The connection as a result is not just a bad comparison but rather is a terrible literary device on Lewis’ part. Essentially, the resurrection comes off as nothing more than a convenient way of killing the White Witch without needing to think of a way for the other characters, Peter and such, to do it themselves. Finally, the four children are then crowned as the new Kings and Queens of Narnia, which just ultimately seemed to cap off an overly silly series of events. At no point in the movie did I get an impression that the kids were under any real threat, because of the contrived nature of the way the movie sets up its various events and resolves them.

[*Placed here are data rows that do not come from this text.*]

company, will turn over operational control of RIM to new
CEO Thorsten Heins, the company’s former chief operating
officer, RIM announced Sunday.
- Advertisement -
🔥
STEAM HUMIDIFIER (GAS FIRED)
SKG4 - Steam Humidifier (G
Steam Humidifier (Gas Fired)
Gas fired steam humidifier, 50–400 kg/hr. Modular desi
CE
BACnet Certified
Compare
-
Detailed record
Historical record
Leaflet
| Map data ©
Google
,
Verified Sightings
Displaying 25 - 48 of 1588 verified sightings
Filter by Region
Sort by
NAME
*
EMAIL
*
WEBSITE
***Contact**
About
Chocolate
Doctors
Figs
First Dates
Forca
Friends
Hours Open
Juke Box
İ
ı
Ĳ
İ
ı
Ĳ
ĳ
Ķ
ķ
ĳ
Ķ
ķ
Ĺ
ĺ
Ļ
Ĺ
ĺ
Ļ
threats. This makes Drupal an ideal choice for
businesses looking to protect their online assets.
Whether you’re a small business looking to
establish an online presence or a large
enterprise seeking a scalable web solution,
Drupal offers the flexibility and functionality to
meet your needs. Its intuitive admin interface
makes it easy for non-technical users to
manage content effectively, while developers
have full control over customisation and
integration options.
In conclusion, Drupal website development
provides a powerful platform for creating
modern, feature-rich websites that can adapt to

In all, I can say that I most definitely didn’t care for Narnia either as a form of allegory- as it is far too unsubtle like a sledge hammer beating the audience over the head- and as a piece of cinema on its own merits. Wooden performances from most of the cast with Susan and Peter in particular being notably tree like also did not help things much either. The saving performance of the movie was by far Tilda Swinton however, proving that every cloud has its silver lining. Perhaps if I was a lot younger, and didn’t think so much about the way the movie is constructed and why characters/events are portrayed I may have enjoyed it more. As it is, it seems contrived, overly ridiculous and too heavy handed in its allegory for me to have enjoyed.
Update: It turns out that in my utter disregard for the human characters in the film, I seem to have thought Edmund was Edward for some reason. Oh well, this most grevious error has now been fixed.